* **DATASET RECORDS**
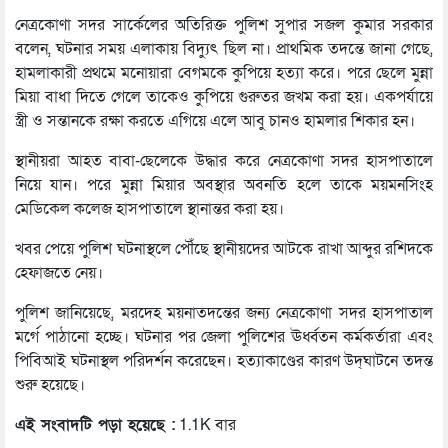
নেত্রকোণা সদর সার্কেলের অতিরিক্ত পুলিশ সুপার সজল কুমার সরকার
বলেন, ঘটনার সময় এলাকায় বিদ্যুৎ ছিল না। প্রাথমিক তদন্তে জানা গেছে,
হামলাকারী প্রথমে মনোয়ারা বেগমকে কুপিয়ে হত্যা করে। পরে ছেলে মুন্না
মিয়া বাধা দিতে গেলে তাকেও কুপিয়ে গুরুতর জখম করা হয়। একপর্যায়ে
স্ত্রী ও সন্তানকে রক্ষা করতে এগিয়ে এলে আবু চানও হামলার শিকার হন।
স্থানীয়রা আহত বাবা-ছেলেকে উদ্ধার করে নেত্রকোণা সদর হাসপাতালে
নিয়ে যান। পরে মুন্না মিয়ার অবস্থার অবনতি হলে তাকে ময়মনসিংহ
মেডিকেল কলেজ হাসপাতালে স্থানান্তর করা হয়।
খবর পেয়ে পুলিশ ঘটনাস্থলে পৌঁছে স্থানীয়দের আটকে রাখা আব্দুর রশিদকে
হেফাজতে নেয়।
পুলিশ জানিয়েছে, মরদেহ ময়নাতদন্তের জন্য নেত্রকোণা সদর হাসপাতাল
মর্গে পাঠানো হচ্ছে। ঘটনার পর জেলা পুলিশের ঊর্ধ্বতন কর্মকর্তারা এবং
পিবিআই ঘটনাস্থল পরিদর্শন করেছেন। হত্যাকাণ্ডের কারণ উদ্‌ঘাটনে তদন্ত
শুরু হয়েছে।
এই সংবাদটি পড়া হয়েছে :
1.1K বার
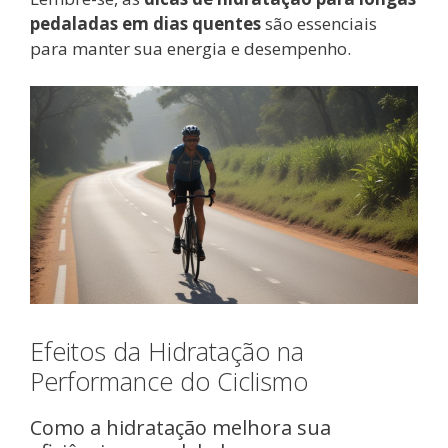
pedaladas em dias quentes
são essenciais
para manter sua energia e desempenho.
Efeitos da Hidratação na
Performance do Ciclismo
Como a hidratação melhora sua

* **EXERCISE DIRECTIONS**
Starting with the line that contains "হামলাকারী প্রথমে মনোয়ারা", reproduce every line to the end of the material above, both end lines included, exactly and with no pictures.

* **ANSWER SECTION**
হামলাকারী প্রথমে মনোয়ারা বেগমকে কুপিয়ে হত্যা করে। পরে ছেলে মুন্না
মিয়া বাধা দিতে গেলে তাকেও কুপিয়ে গুরুতর জখম করা হয়। একপর্যায়ে
স্ত্রী ও সন্তানকে রক্ষা করতে এগিয়ে এলে আবু চানও হামলার শিকার হন।
স্থানীয়রা আহত বাবা-ছেলেকে উদ্ধার করে নেত্রকোণা সদর হাসপাতালে
নিয়ে যান। পরে মুন্না মিয়ার অবস্থার অবনতি হলে তাকে ময়মনসিংহ
মেডিকেল কলেজ হাসপাতালে স্থানান্তর করা হয়।
খবর পেয়ে পুলিশ ঘটনাস্থলে পৌঁছে স্থানীয়দের আটকে রাখা আব্দুর রশিদকে
হেফাজতে নেয়।
পুলিশ জানিয়েছে, মরদেহ ময়নাতদন্তের জন্য নেত্রকোণা সদর হাসপাতাল
মর্গে পাঠানো হচ্ছে। ঘটনার পর জেলা পুলিশের ঊর্ধ্বতন কর্মকর্তারা এবং
পিবিআই ঘটনাস্থল পরিদর্শন করেছেন। হত্যাকাণ্ডের কারণ উদ্‌ঘাটনে তদন্ত
শুরু হয়েছে।
এই সংবাদটি পড়া হয়েছে :
1.1K বার
pedaladas em dias quentes
são essenciais
para manter sua energia e desempenho.
Efeitos da Hidratação na
Performance do Ciclismo
Como a hidratação melhora sua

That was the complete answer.